### [Dataset extract]
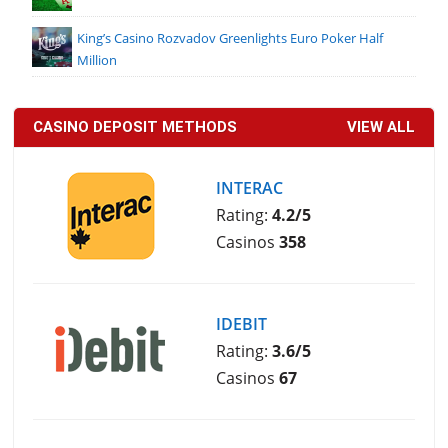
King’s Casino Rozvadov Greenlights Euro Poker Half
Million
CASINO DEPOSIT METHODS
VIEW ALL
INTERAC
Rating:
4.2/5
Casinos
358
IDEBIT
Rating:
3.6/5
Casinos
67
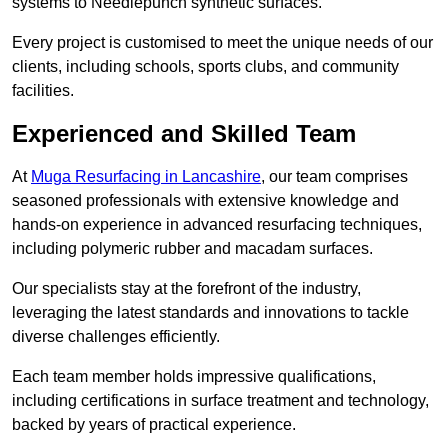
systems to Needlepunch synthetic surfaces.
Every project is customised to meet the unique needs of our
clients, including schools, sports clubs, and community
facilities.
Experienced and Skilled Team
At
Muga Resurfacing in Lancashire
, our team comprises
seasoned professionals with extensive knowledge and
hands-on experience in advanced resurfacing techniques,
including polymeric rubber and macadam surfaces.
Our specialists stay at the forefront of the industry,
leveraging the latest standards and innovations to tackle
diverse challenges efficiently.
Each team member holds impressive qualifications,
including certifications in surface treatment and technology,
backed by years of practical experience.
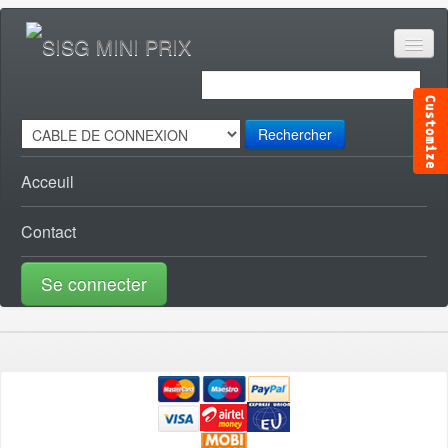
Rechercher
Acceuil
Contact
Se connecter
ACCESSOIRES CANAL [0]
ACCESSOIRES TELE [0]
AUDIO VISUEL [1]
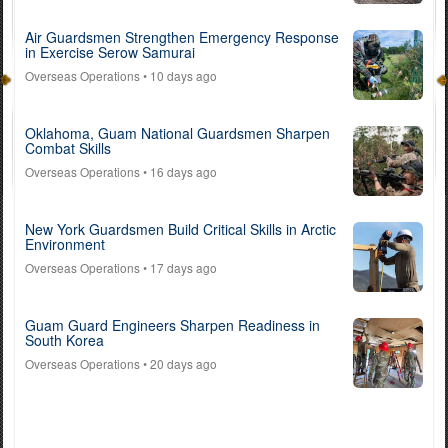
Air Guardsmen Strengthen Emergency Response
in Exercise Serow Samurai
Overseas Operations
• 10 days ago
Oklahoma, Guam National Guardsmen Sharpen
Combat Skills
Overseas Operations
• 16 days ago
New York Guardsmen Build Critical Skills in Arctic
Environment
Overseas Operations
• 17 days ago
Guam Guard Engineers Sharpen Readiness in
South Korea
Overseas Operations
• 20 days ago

--

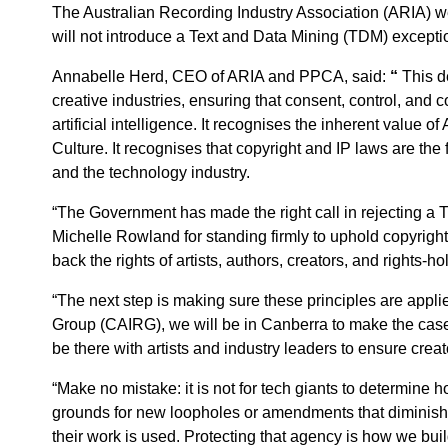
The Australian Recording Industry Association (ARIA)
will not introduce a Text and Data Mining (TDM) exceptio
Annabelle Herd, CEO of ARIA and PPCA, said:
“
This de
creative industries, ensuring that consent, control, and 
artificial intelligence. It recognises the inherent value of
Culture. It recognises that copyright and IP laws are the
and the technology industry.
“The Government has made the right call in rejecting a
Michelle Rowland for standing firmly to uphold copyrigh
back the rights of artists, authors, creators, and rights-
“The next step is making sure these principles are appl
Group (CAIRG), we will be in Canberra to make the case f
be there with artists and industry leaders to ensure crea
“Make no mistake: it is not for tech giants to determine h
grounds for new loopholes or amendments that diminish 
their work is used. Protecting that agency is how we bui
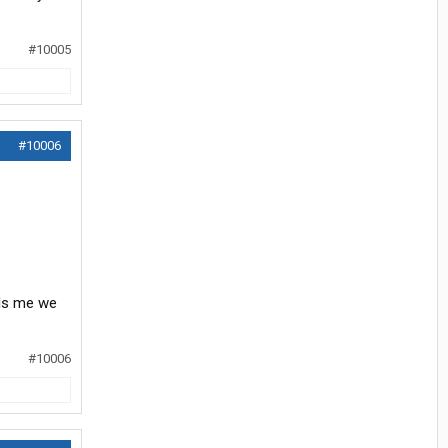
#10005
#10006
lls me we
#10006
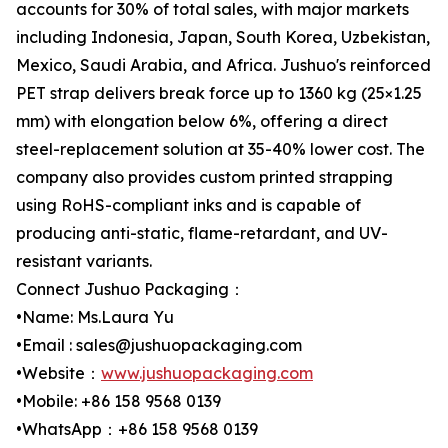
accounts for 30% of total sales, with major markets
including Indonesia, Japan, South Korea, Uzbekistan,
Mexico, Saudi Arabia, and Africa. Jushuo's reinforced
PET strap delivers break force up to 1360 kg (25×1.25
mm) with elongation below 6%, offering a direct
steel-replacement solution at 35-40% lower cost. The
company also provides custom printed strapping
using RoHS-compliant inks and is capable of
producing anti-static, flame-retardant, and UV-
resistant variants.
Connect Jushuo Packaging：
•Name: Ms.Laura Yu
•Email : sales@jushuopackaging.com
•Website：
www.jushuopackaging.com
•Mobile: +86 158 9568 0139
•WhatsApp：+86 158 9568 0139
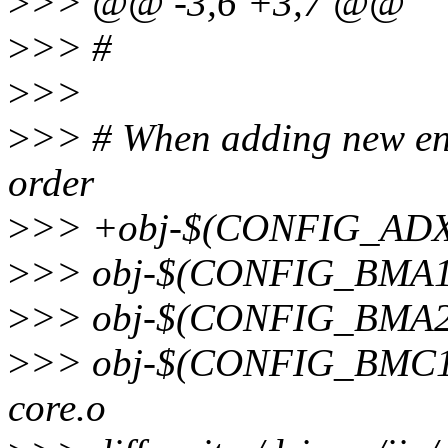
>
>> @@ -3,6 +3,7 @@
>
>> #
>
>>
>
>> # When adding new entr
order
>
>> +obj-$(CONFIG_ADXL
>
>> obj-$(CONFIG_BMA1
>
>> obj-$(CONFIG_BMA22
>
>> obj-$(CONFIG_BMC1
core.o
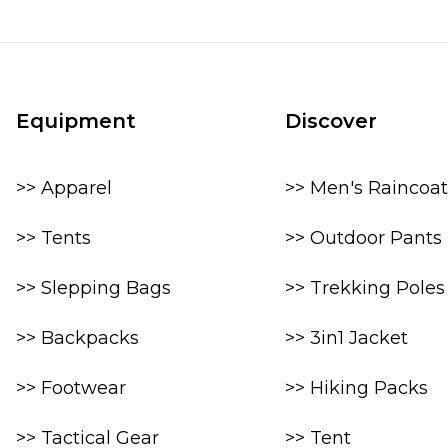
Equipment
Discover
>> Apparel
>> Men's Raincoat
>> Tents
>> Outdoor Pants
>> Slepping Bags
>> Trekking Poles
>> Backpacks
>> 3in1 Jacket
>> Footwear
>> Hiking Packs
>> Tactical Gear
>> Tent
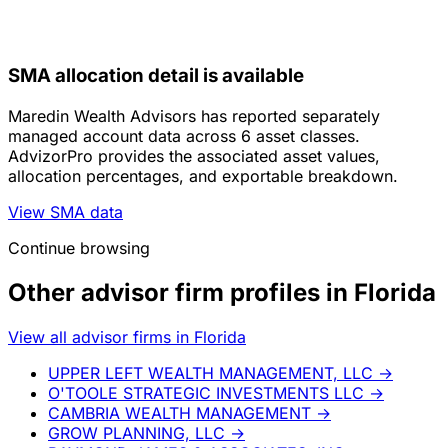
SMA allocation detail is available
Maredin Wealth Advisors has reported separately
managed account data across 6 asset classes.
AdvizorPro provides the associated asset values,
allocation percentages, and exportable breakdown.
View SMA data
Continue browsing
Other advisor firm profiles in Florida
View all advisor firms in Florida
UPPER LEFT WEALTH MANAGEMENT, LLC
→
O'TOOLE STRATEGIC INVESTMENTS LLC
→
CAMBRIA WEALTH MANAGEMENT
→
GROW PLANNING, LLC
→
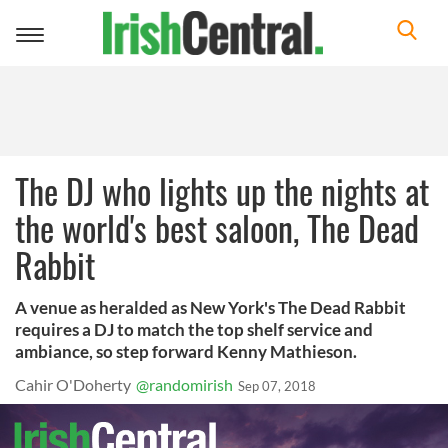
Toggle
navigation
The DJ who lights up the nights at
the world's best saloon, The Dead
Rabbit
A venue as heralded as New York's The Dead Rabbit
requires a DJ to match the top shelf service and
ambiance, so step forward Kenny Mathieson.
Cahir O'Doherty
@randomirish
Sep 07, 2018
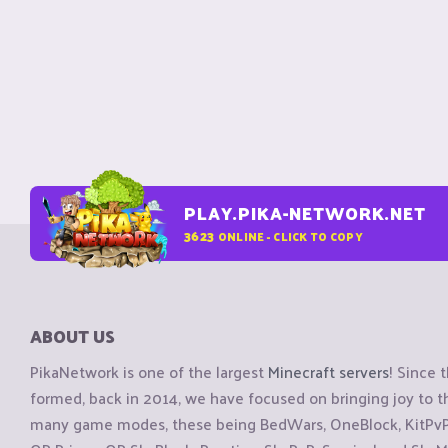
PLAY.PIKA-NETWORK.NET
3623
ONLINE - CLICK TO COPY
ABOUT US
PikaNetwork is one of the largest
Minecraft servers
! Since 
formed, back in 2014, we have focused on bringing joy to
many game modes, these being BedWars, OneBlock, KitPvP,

### [Directions for this task]
Wherever a line of the records above contains the string "jushuopackaging", copy that line out.

### [Answer to the problem]
•Email : sales@jushuopackaging.com
www.jushuopackaging.com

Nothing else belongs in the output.